Кухня носила следы разгрома. Здесь как будто дрались – лавка валялась перевернутая, стол был сдвинут с места, один стенной шкафчик покосился, другой – просто разлетелся в щепу. Что странно – на полу не было ни мусора, ни осколков. Словно вымели тщательно, причем совсем недавно. Целой посуды и вообще кухонной утвари тоже не было – вынесли? Дверца каржины (если кто не знает, то это такой деревянный короб, примыкающий к печи: сверху лежанка, а с торца – лестница в подполье) была изломана и сорвана с петель. Огонек свечи задергался, и мне показалось, что в подполье легонечко втягивается воздух.
– Как интересно… – пробормотала Маринка, наклоняясь к боковой стенке каржины. – Посвети, Кость.
На досках, отшлифованных песком, угадывались глубоко прорезанные узкие рисунки, которые снова, как и на перекладине ворот, не удавалось как следует рассмотреть.

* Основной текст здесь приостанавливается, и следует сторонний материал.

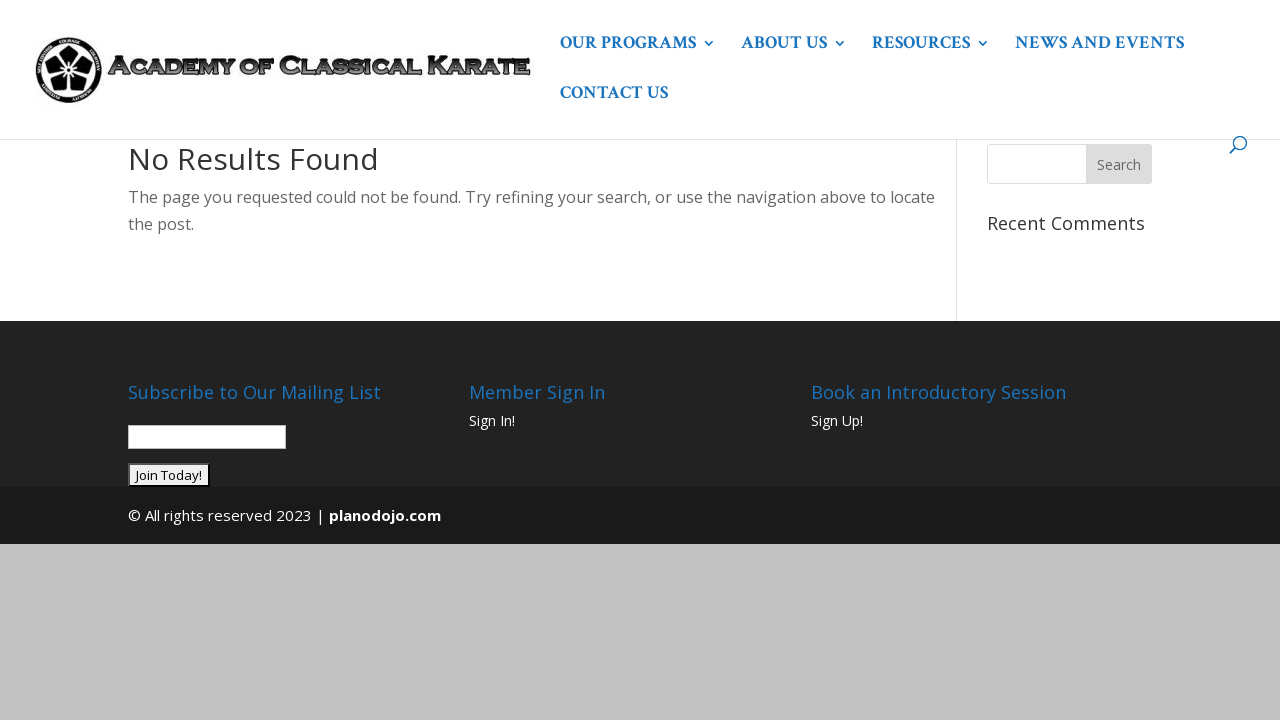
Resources (921, 45)
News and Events (1099, 45)
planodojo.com (385, 515)
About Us (784, 45)
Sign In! (492, 420)
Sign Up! (837, 420)
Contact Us (614, 95)
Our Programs (628, 45)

– Сбоку, сбоку… – командовала Маринка. – Пониже… вот так.
Наконец свет действительно упал как надо, и стали видны знаки и фигуры.
– Олень… лось, да?.. волк… еще волк… медведь… а это что?
– Паук, – предположил я.
– Нет, это какая-то составная руна, я думаю… так, а это?
– Ну не крокодил же.
– Щука! А это какие-то птицы. А это?..
– Человек, надо полагать.
– Какой-то странный.
– Лось еще страньше.
– Так, а тут что? Не рассмотреть…
– Не рассмотреть. Вернемся потом с фонарями, с бумагой, графитом, пофоткаем, снимем рисунок…
– Если найдем это место.
– Ну да. И если нас найдут.
– Должны найти.
– Должны…
Мы посмотрели друг на друга. Мне показалось, что Маринка только сейчас почувствовала отдаленный смутный страх.
– Ты думаешь…
– Нет, – сказал я. – На самом деле я думаю, что все будет нормально. Но, как добросовестный перестраховщик…

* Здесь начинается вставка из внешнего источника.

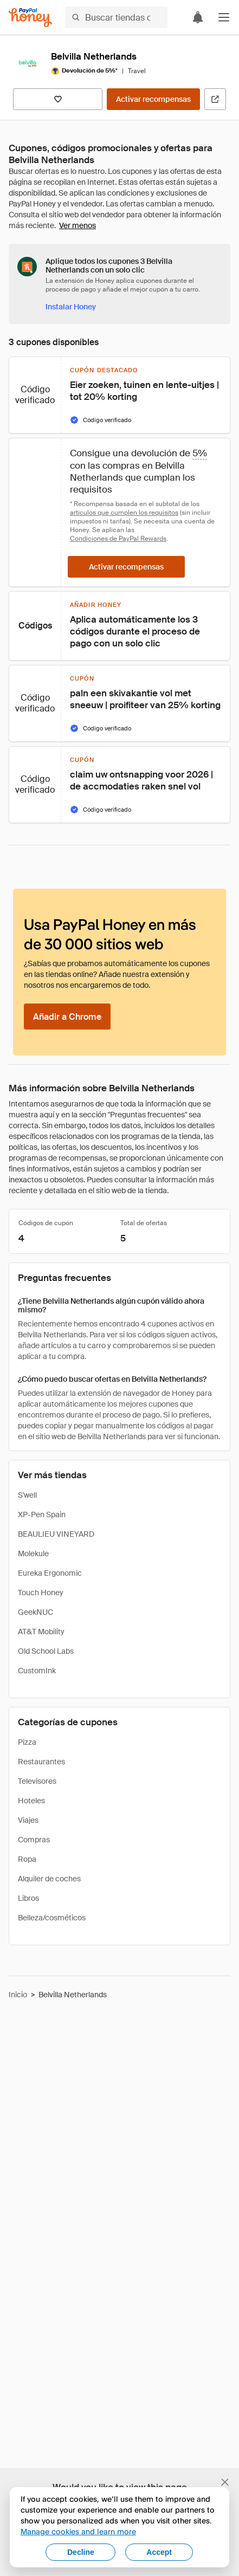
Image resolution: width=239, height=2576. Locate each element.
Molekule (33, 1553)
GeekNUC (35, 1612)
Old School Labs (46, 1651)
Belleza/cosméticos (52, 1918)
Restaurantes (41, 1761)
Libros (28, 1898)
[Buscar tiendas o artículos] (116, 17)
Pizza (27, 1742)
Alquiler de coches (49, 1879)
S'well (27, 1495)
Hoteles (31, 1800)
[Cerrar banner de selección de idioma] (225, 2482)
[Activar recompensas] (153, 99)
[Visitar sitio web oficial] (215, 99)
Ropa (27, 1859)
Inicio (18, 1994)
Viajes (28, 1820)
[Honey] (30, 17)
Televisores (37, 1781)
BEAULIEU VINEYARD (56, 1534)
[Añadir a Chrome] (67, 1017)
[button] (223, 17)
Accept (159, 2552)
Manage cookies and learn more (78, 2531)
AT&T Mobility (41, 1631)
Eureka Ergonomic (50, 1573)
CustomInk (37, 1670)
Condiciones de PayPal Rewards (118, 538)
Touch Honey (40, 1592)
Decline (80, 2552)
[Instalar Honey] (71, 306)
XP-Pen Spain (42, 1514)
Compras (34, 1839)
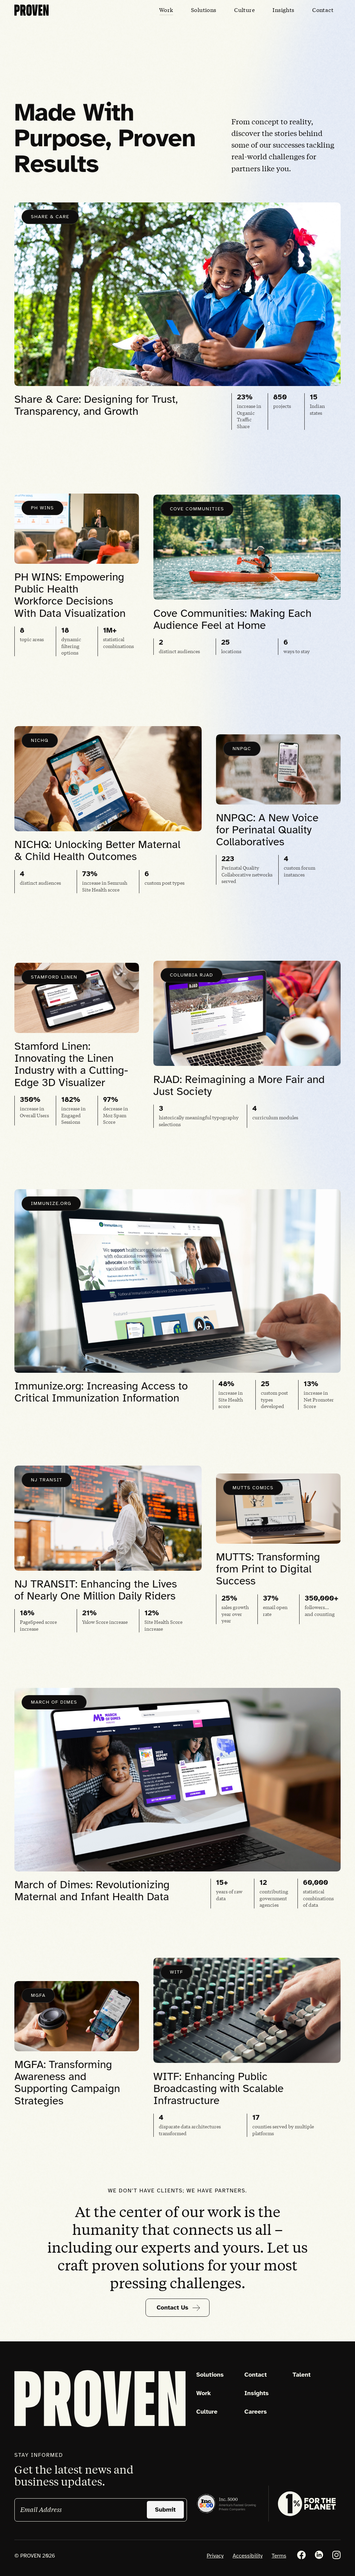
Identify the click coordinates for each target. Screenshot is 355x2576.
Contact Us (178, 2308)
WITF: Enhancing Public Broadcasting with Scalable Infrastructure (218, 2093)
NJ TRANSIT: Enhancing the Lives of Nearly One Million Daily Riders (95, 1594)
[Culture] (244, 10)
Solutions (210, 2374)
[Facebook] (301, 2555)
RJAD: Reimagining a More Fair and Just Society (239, 1090)
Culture (206, 2411)
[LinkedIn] (319, 2555)
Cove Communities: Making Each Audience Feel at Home (232, 624)
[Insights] (283, 10)
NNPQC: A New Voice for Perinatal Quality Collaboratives (267, 834)
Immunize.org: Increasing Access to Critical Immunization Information (101, 1396)
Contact (255, 2374)
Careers (255, 2411)
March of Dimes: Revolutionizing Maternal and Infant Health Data (91, 1895)
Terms (278, 2555)
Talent (301, 2374)
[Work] (166, 10)
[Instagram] (336, 2555)
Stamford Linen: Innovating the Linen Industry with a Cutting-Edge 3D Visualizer (71, 1069)
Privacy (215, 2555)
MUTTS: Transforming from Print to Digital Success (268, 1573)
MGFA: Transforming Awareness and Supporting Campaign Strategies (67, 2087)
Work (203, 2393)
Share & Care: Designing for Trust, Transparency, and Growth (96, 410)
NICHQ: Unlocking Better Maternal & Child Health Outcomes (97, 855)
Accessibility (247, 2555)
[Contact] (323, 10)
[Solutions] (204, 10)
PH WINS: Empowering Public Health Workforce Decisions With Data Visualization (70, 599)
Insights (256, 2393)
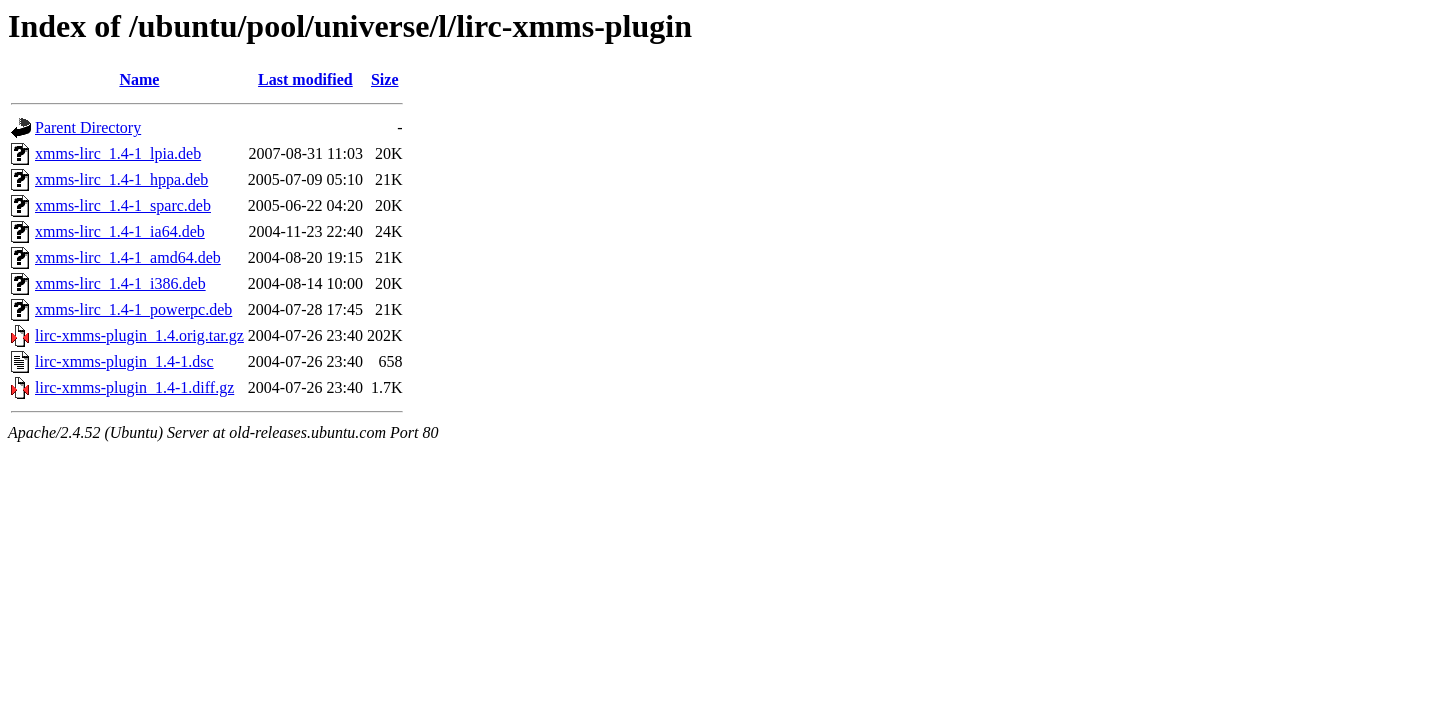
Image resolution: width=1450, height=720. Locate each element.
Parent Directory (88, 127)
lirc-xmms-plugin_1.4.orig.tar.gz (139, 335)
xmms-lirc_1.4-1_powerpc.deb (133, 309)
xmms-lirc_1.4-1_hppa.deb (121, 179)
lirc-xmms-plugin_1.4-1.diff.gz (134, 387)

– Ладно, – сказала Маринка. – Пойдем посмотрим, что там в зимней, – и наружу. А то ничего не услышим.
– Разве что вертолет, – согласился я, – для вертолета еще рано. Наши кричать будут, а звук здесь и без тумана этого гадского вязнет.
Зимняя изба – маленькая, узкая, даже и в пустой было бы не повернуться – оказалась настоящим складом утильсырья, то есть сокровищницей (в нашем понимании). До потолка громоздились ящики и картонные коробки, перевязанные веревками, узлы, свертки… Пахло плесенью и грибком.

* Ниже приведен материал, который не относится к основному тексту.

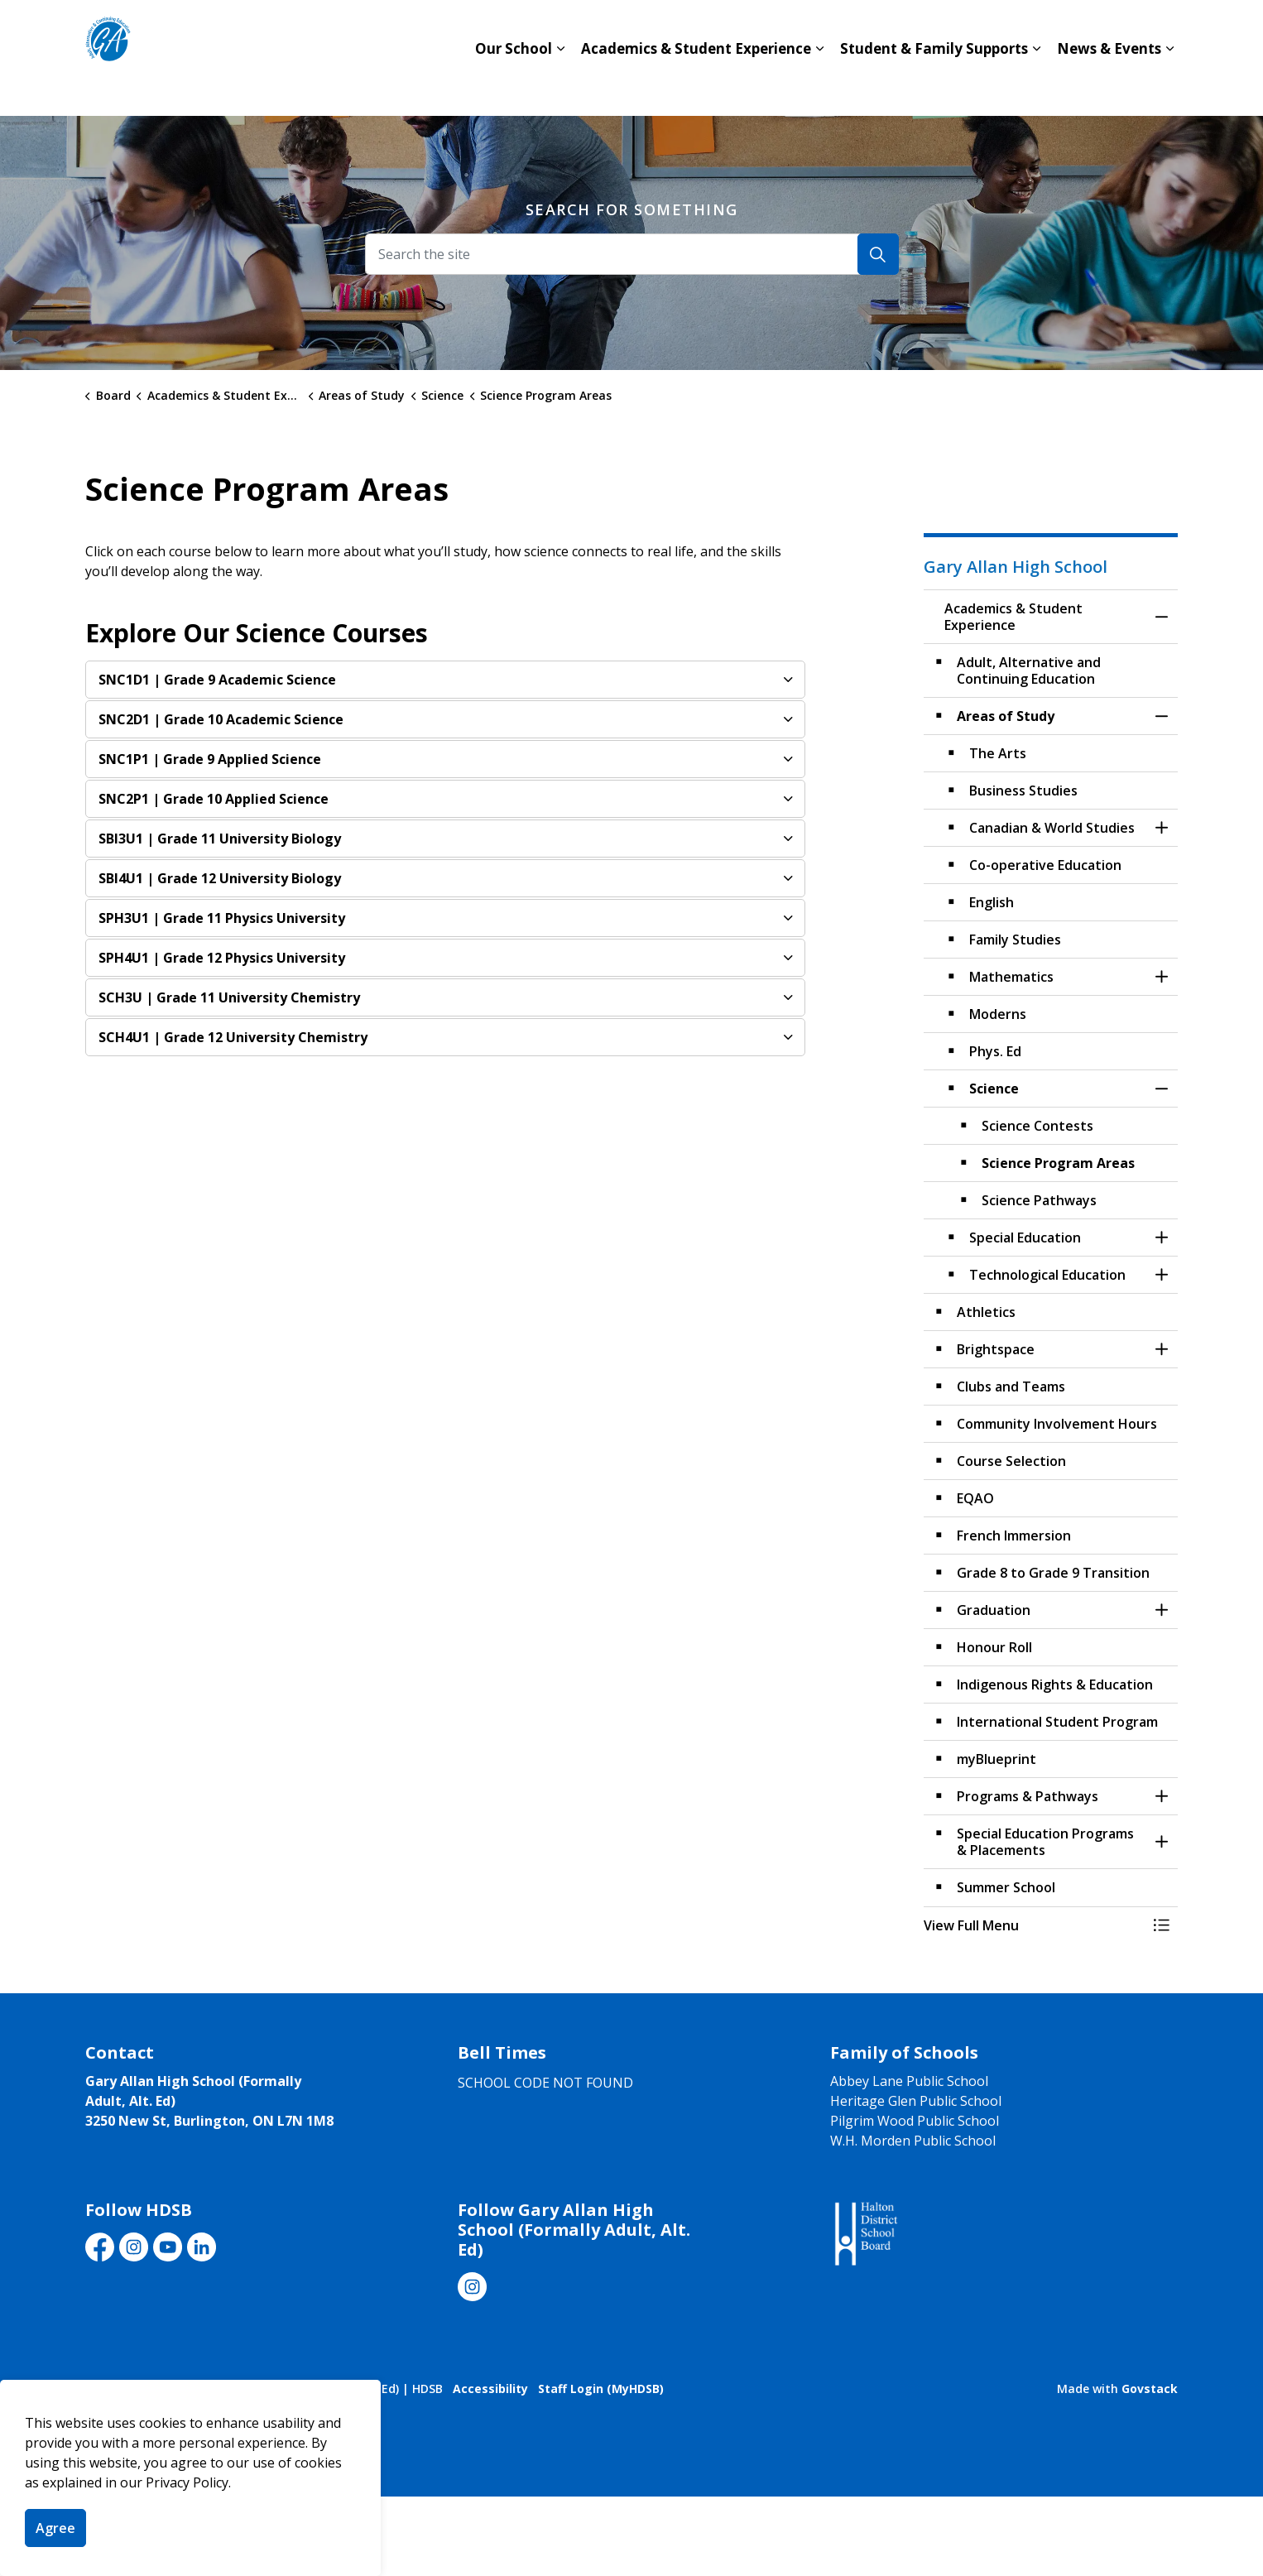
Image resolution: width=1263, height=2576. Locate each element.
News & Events (1109, 86)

– По-моему, тут должны быть книжки, – сказал я.
– Старинные рукописи.
– Рукошитые коврики.
– Резная деревянная посуда.
– Ковшшшички…
Маринка сказала это с такой детско-жадной интонацией, что мы оба засмеялись.
– Что это? – Она вдруг оборвала смех.
– Где?
– Не слышишь?
– Нет.
– Посвети-ка…
Я приподнял свечу. Маринка перешагнула порог. Раздался негромкий мокрый хруст, звук изумления – и тут же звук падения.
В полу зияла дыра. Грибок сожрал половицы.
– Эй! – Я опустился на четвереньки. – Ты там как?
– Я тут… я тут ничего.
– Цела?
– Вроде бы… Да, цела. Все нормально.
– Ноги?
– В порядке. На носочки пришла.
Я наклонил свечку, чтобы тень от плошки не мешала видеть, что там, внизу, и немного не рассчитал: расплавленный воск струйкой полился вниз.
– Ты что?!!
– Был не прав, – быстро покаялся я. До дна ямы… метра три на глазок, рукой за руку не зацепиться… – Так. Никуда не уходи, я поищу какую-нибудь доску.
– Попробуй по лестнице, через каржину.
– Точно, я и забыл…
Но лестница меня привела всего лишь в маленькое подполье, не имеющее сообщения с той ямой, куда свалилась Маринка. То есть сообщение, наверное, какое-то было, воздух куда-то тек, причем ощутимо, но не было прохода. Я выбрался наверх, крикнул ей, что сейчас все сделаю, и пошел за лавкой. Свяжу две вместе – должно хватить… Вместо этого в сенях я увидел толстую, в руку, жердь с какой-то рогулькой на конце, прислоненную к стене по диагонали. Длины должно хватить… попробовал на излом – крепкая, выдержит.